=== YOUR ASSIGNMENT ===
Beginning with the line that contains "Акриловые блоки" and ending with the line that contains "attraits naissants, s’amusent", reproduce the lines of the entries below exactly, omitting pictures.

=== RECORDS FOR THE TASK ===
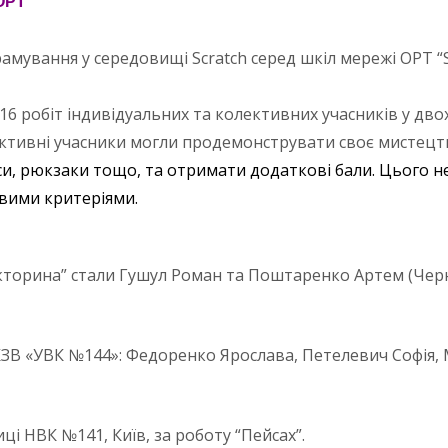
 ОРТ
амування у середовищі Scratch серед шкіл мережі ОРТ “
16 робіт індивідуальних та колективних учасників у двох 
. Колективні учасники могли продемонструвати своє мисте
си, рюкзаки тощо, та отримати додаткові бали. Цього не 
овими критеріями.
кторина” стали Гушул Роман та Поштаренко Артем (Черн
з КЗВ «УВК №144»: Федоренко Ярослава, Петелевич Софія
иці НВК №141, Київ, за роботу “Пейсах”.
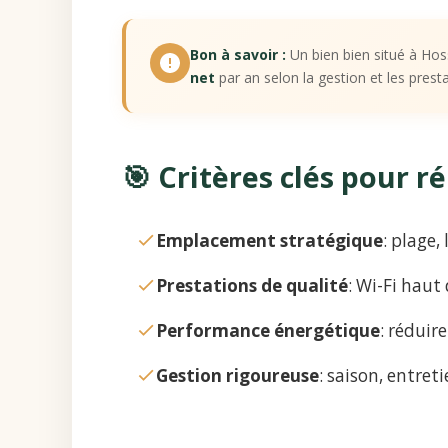
Bon à savoir :
Un bien bien situé à Ho
net
par an selon la gestion et les presta
🎯 Critères clés pour ré
Emplacement stratégique
: plage
Prestations de qualité
: Wi-Fi haut 
Performance énergétique
: réduire
Gestion rigoureuse
: saison, entre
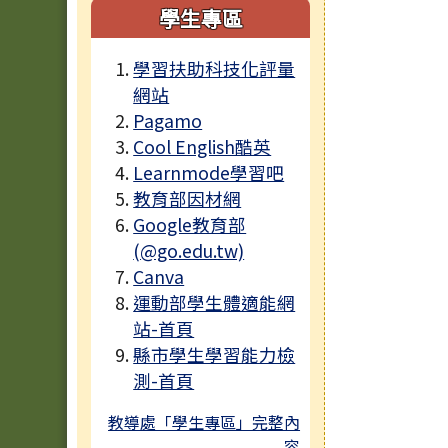
學生專區
學習扶助科技化評量
網站
Pagamo
Cool English酷英
Learnmode學習吧
教育部因材網
Google教育部
(@go.edu.tw)
Canva
運動部學生體適能網
站-首頁
縣市學生學習能力檢
測-首頁
教導處「學生專區」完整內
容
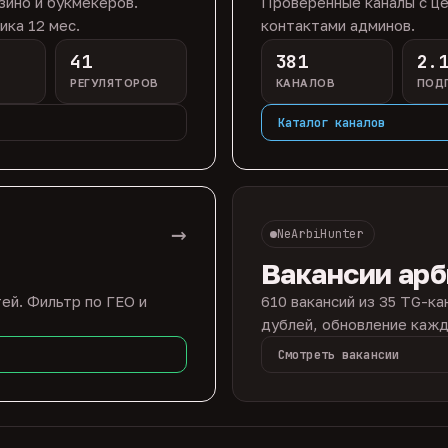
зино и букмекеров.
Проверенные каналы с це
ика 12 мес.
контактами админов.
41
381
2.
РЕГУЛЯТОРОВ
КАНАЛОВ
ПОД
Каталог каналов
→
NeArbiHunter
Вакансии ар
ей. Фильтр по ГЕО и
610 вакансий из 35 TG-ка
дублей, обновление кажд
Смотреть вакансии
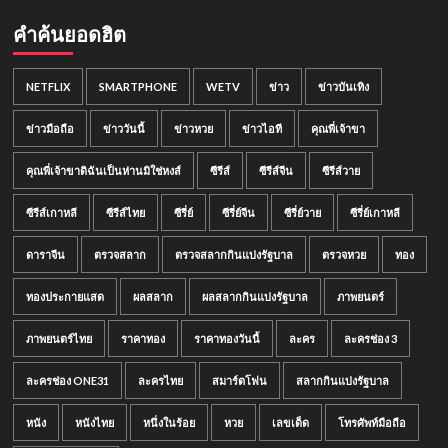
คำค้นยอดฮิต
NETFLIX
SMARTPHONE
WETV
ข่าว
ข่าวบันเทิง
ข่าวมือถือ
ข่าววันนี้
ข่าวหวย
ข่าวไอที
คุณพี่เจ้าขา
คุณพี่เจ้าขาดิฉันเป็นห่านมิใช่หงส์
ซีรีส์
ซีรีส์จีน
ซีรีส์วาย
ซีรีส์เกาหลี
ซีรีส์ไทย
ซีรี่ย์
ซีรี่ย์จีน
ซีรี่ย์วาย
ซีรี่ย์เกาหลี
ดาราจีน
ตรวจสลาก
ตรวจสลากกินแบ่งรัฐบาล
ตรวจหวย
ทอง
ทองประกายแสด
ผลสลาก
ผลสลากกินแบ่งรัฐบาล
ภาพยนตร์
ภาพยนตร์ไทย
ราคาทอง
ราคาทองวันนี้
ละคร
ละครช่อง 3
ละครช่อง ONE31
ละครไทย
สมาร์ตโฟน
สลากกินแบ่งรัฐบาล
หนัง
หนังไทย
หนึ่งในร้อย
หวย
เลขเด็ด
โทรศัพท์มือถือ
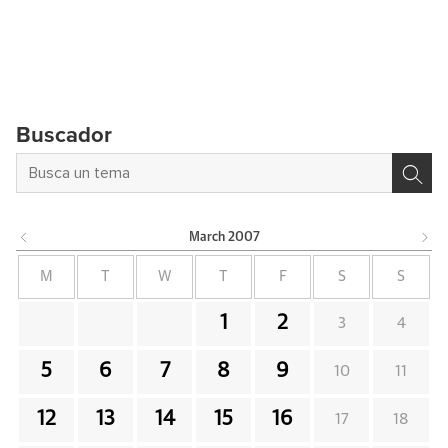
Buscador
March
2007
M
T
W
T
F
S
S
1
2
3
4
5
6
7
8
9
10
11
12
13
14
15
16
17
18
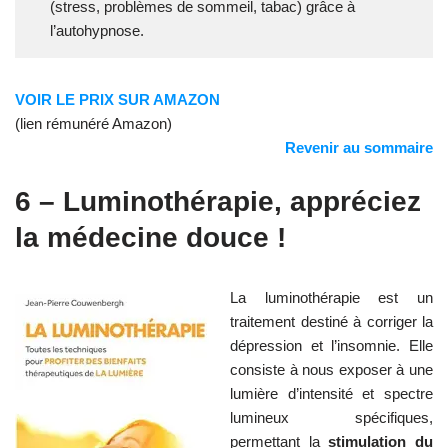
(stress, problèmes de sommeil, tabac) grâce à
l’autohypnose.
VOIR LE PRIX SUR AMAZON
(lien rémunéré Amazon)
Revenir au sommaire
6 – Luminothérapie, appréciez
la médecine douce !
La luminothérapie est un
traitement destiné à corriger la
dépression et l’insomnie. Elle
consiste à nous exposer à une
lumière d’intensité et spectre
lumineux spécifiques,
permettant la
stimulation du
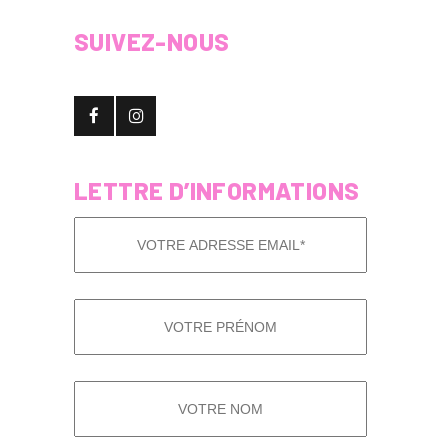
SUIVEZ-NOUS
LETTRE D’INFORMATIONS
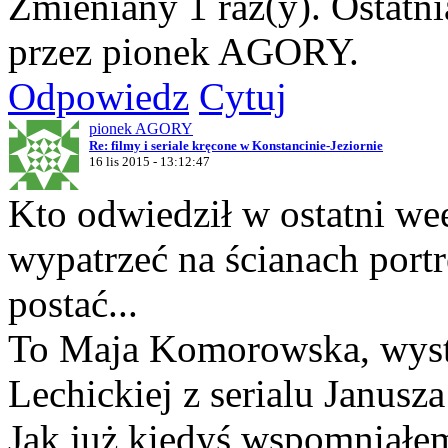
Zmieniany 1 raz(y). Ostatn
przez pionek AGORY.
Odpowiedz
Cytuj
pionek AGORY
Re: filmy i seriale kręcone w Konstancinie-Jeziornie
16 lis 2015 - 13:12:47
Kto odwiedził w ostatni w
wypatrzeć na ścianach port
postać...
To Maja Komorowska, wyst
Lechickiej z serialu Janus
Jak już kiedyś wspomniałe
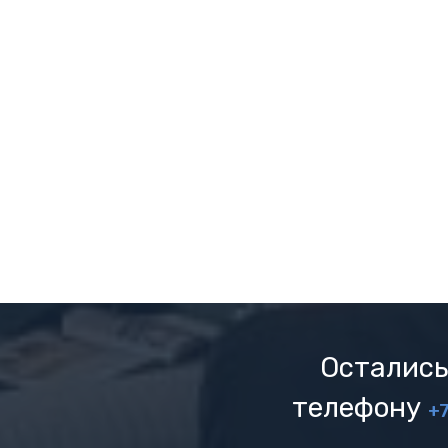
Остались
телефону
+7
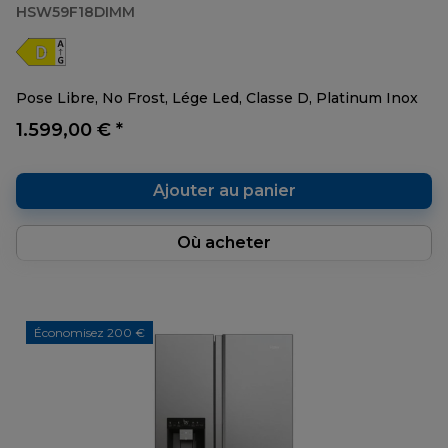
HSW59F18DIMM
Pose Libre, No Frost, Lége Led, Classe D, Platinum Inox
1.599,00 € *
Ajouter au panier
Où acheter
Économisez 200 €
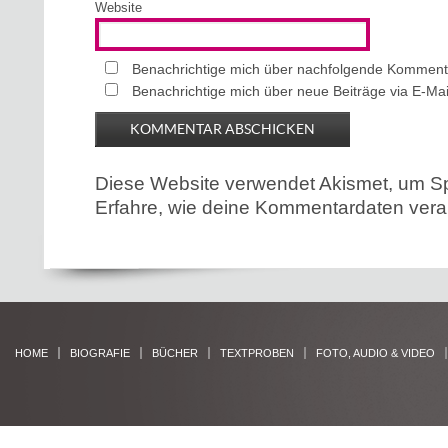
Website
Benachrichtige mich über nachfolgende Kommenta
Benachrichtige mich über neue Beiträge via E-Mai
Diese Website verwendet Akismet, um S
Erfahre, wie deine Kommentardaten verar
HOME
BIOGRAFIE
BÜCHER
TEXTPROBEN
FOTO, AUDIO & VIDEO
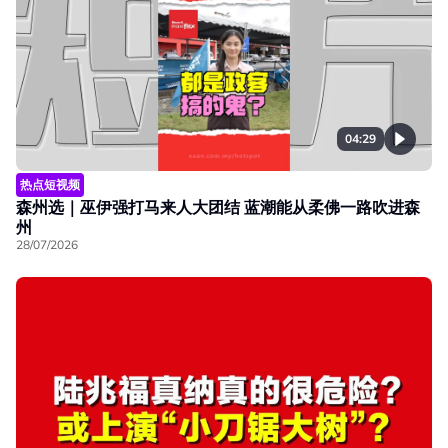
04:29
热点短视频
森州选｜巫伊强打马来人大团结 蓝潮能从柔佛一路吹进森
州
28/07/2026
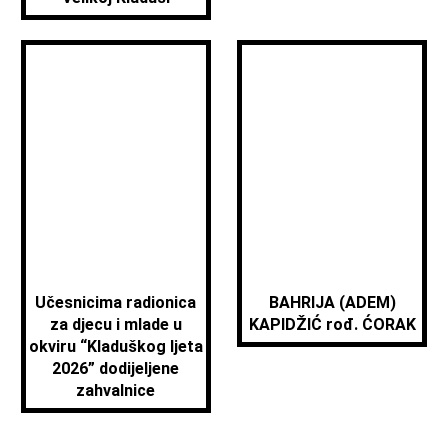
Učesnicima radionica
BAHRIJA (ADEM)
za djecu i mlade u
KAPIDŽIĆ rođ. ĆORAK
okviru “Kladuškog ljeta
2026” dodijeljene
zahvalnice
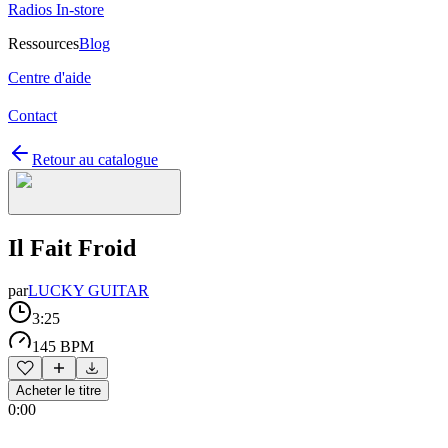
Radios In-store
Ressources
Blog
Centre d'aide
Contact
Retour au catalogue
Il Fait Froid
par
LUCKY GUITAR
3:25
145 BPM
Acheter le titre
0:00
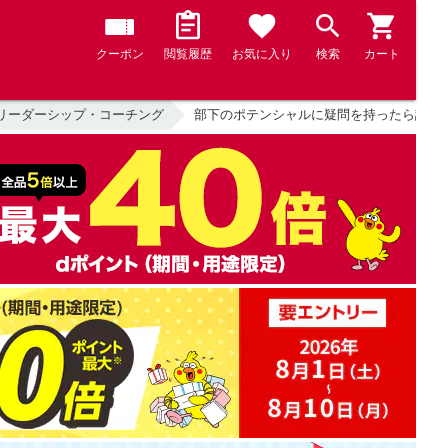
クーポン
閲覧履歴
お気に入り
検索
カート
リーダーシップ・コーチング
部下のポテンシャルに疑問を持ったら読む本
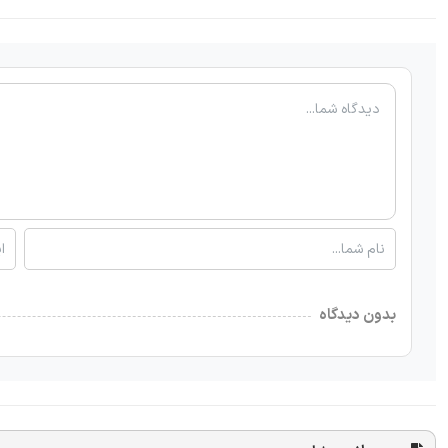
بدون دیدگاه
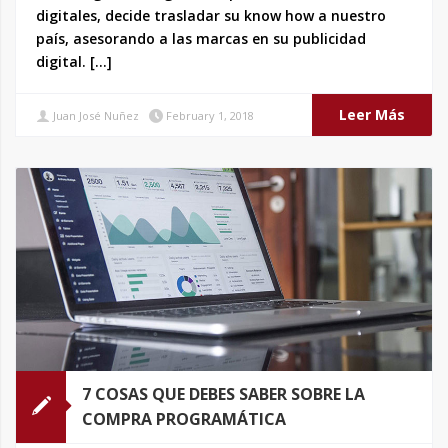
digitales, decide trasladar su know how a nuestro
país, asesorando a las marcas en su publicidad
digital. […]
Leer Más
Juan José Nuñez
February 1, 2018
7 COSAS QUE DEBES SABER SOBRE LA
COMPRA PROGRAMÁTICA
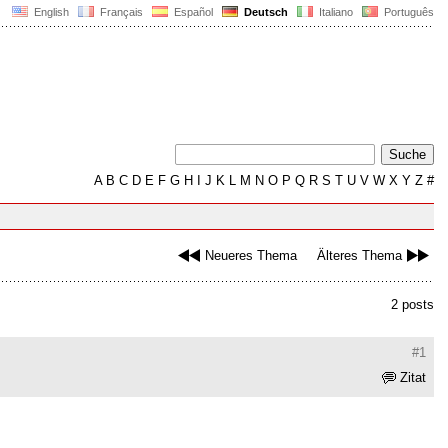
English
Français
Español
Deutsch
Italiano
Português
A
B
C
D
E
F
G
H
I
J
K
L
M
N
O
P
Q
R
S
T
U
V
W
X
Y
Z
#
Neueres Thema
Älteres Thema
2 posts
#1
Zitat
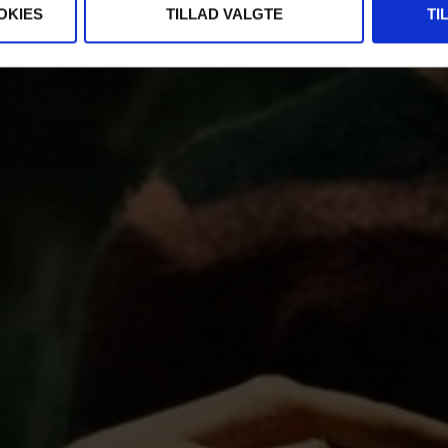
OKIES
TILLAD VALGTE
TI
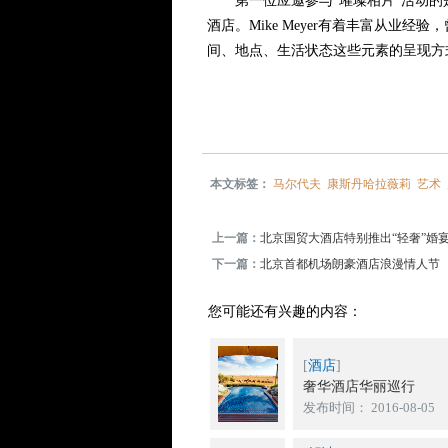
第一位应邀参与“璀璨相片”活动的是德国
酒店。Mike Meyer有着丰富从
间、地点、生活状态这些元素的呈现方
本文标签：
马尔代夫
康斯丹哈拉薇莉
艺术
上一篇：
北京国贸大酒店特别推出“轻奢”婚
下一篇：
北京首都机场朗豪酒店浪漫情人节
您可能还有兴趣的内容：
[
酒店
]
奢华酒店华丽巡行
发布时间： 2016-08-05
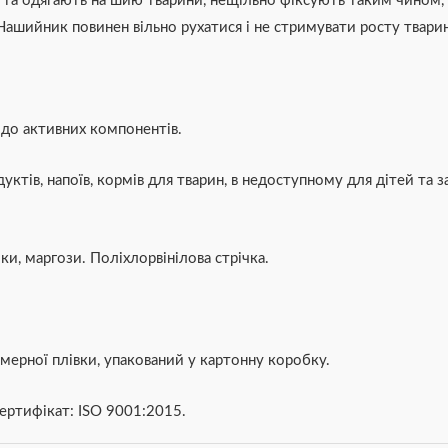
и та одягають на шию тварини, нещільно фіксують таким чино
Нашийник повинен вільно рухатися і не стримувати росту твари
 до активних компонентів.
уктів, напоїв, кормів для тварин, в недоступному для дітей та з
ки, маргози. Поліхлорвінілова стрічка.
мерної плівки, упакований у картонну коробку.
Сертифікат: ISO 9001:2015.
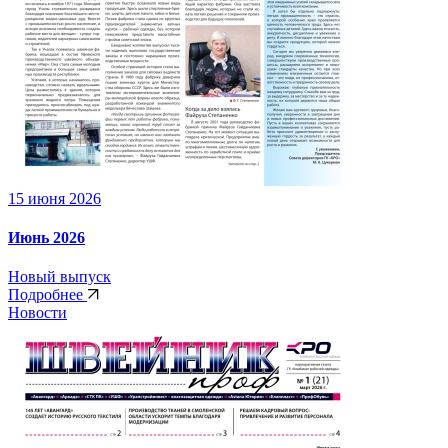
15 июня 2026
Июнь 2026
Новый выпуск
Подробнее
Новости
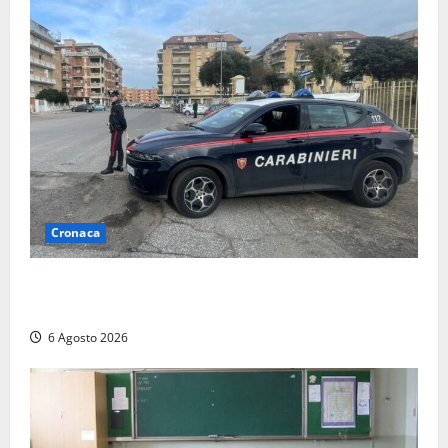
Cronaca
Tarquinia – Inseguimento sulla Tuscanese: 25enne
senza patente fermato dopo la fuga in auto
6 Agosto 2026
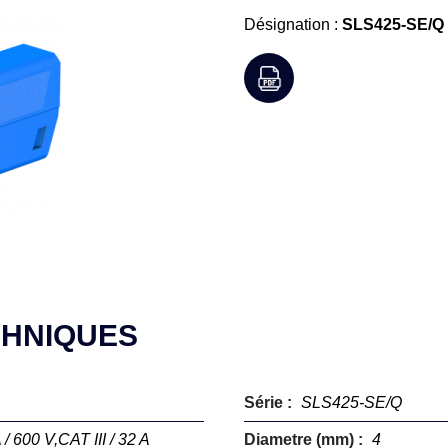
Désignation :
SLS425-SE/Q 
CHNIQUES
Série :
SLS425-SE/Q
 / 600 V,CAT III / 32 A
Diametre (mm) :
4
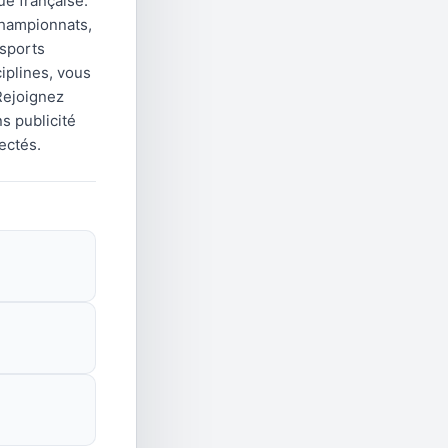
e française.
championnats,
 sports
iplines, vous
Rejoignez
s publicité
ectés.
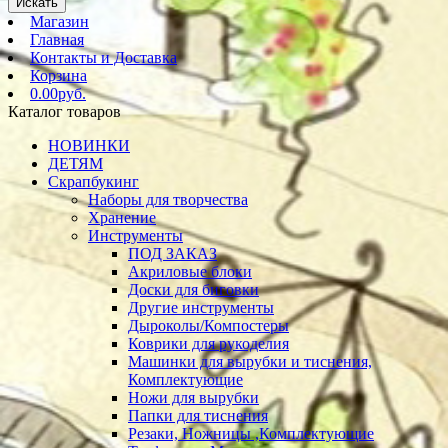
Искать
Магазин
Главная
Контакты и Доставка
Корзина
0.00руб.
Каталог товаров
НОВИНКИ
ДЕТЯМ
Скрапбукинг
Наборы для творчества
Хранение
Инструменты
ПОД ЗАКАЗ
Акриловые блоки
Доски для биговки
Другие инструменты
Дыроколы/Компостеры
Коврики для рукоделия
Машинки для вырубки и тиснения,
Комплектующие
Ножи для вырубки
Папки для тиснения
Резаки, Ножницы ,Комплектующие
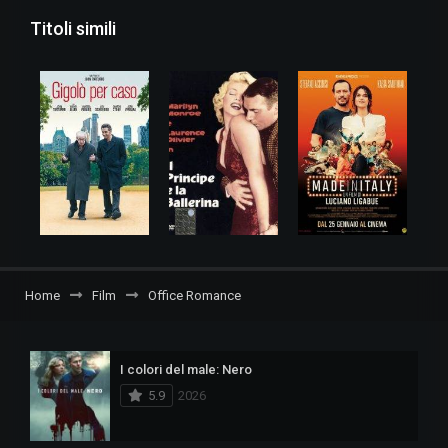
Titoli simili
Home
Film
Office Romance
I colori del male: Nero
5.9
2026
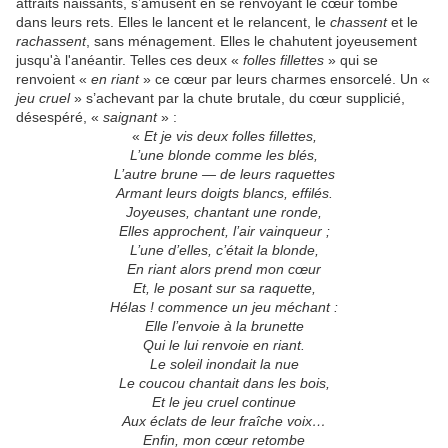
attraits naissants, s’amusent en se renvoyant le cœur tombé
dans leurs rets. Elles le lancent et le relancent, le
chassent
et le
rachassent
, sans ménagement. Elles le chahutent joyeusement
jusqu'à l'anéantir. Telles ces deux «
folles fillettes
» qui se
renvoient «
en riant
» ce cœur par leurs charmes ensorcelé. Un «
jeu cruel
» s’achevant par la chute brutale, du cœur supplicié,
désespéré, «
saignant
» :
«
Et je vis deux folles fillettes,
L’une blonde comme les blés,
L’autre brune — de leurs raquettes
Armant leurs doigts blancs, effilés.
Joyeuses, chantant une ronde,
Elles approchent, l’air vainqueur ;
L’une d’elles, c’était la blonde,
En riant alors prend mon cœur
Et, le posant sur sa raquette,
Hélas ! commence un jeu méchant :
Elle l’envoie à la brunette
Qui le lui renvoie en riant.
Le soleil inondait la nue
Le coucou chantait dans les bois,
Et le jeu cruel continue
Aux éclats de leur fraîche voix…
Enfin, mon cœur retombe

=== RESULT BELOW ===
Акриловые блоки
Доски для биговки
Другие инструменты
Дыроколы/Компостеры
Коврики для рукоделия
Машинки для вырубки и тиснения,
Комплектующие
Ножи для вырубки
Папки для тиснения
Резаки, Ножницы ,Комплектующие
Titoli simili
Home
Film
Office Romance
I colori del male: Nero
5.9
2026
attraits naissants, s’amusent en se renvoyant le cœur tombé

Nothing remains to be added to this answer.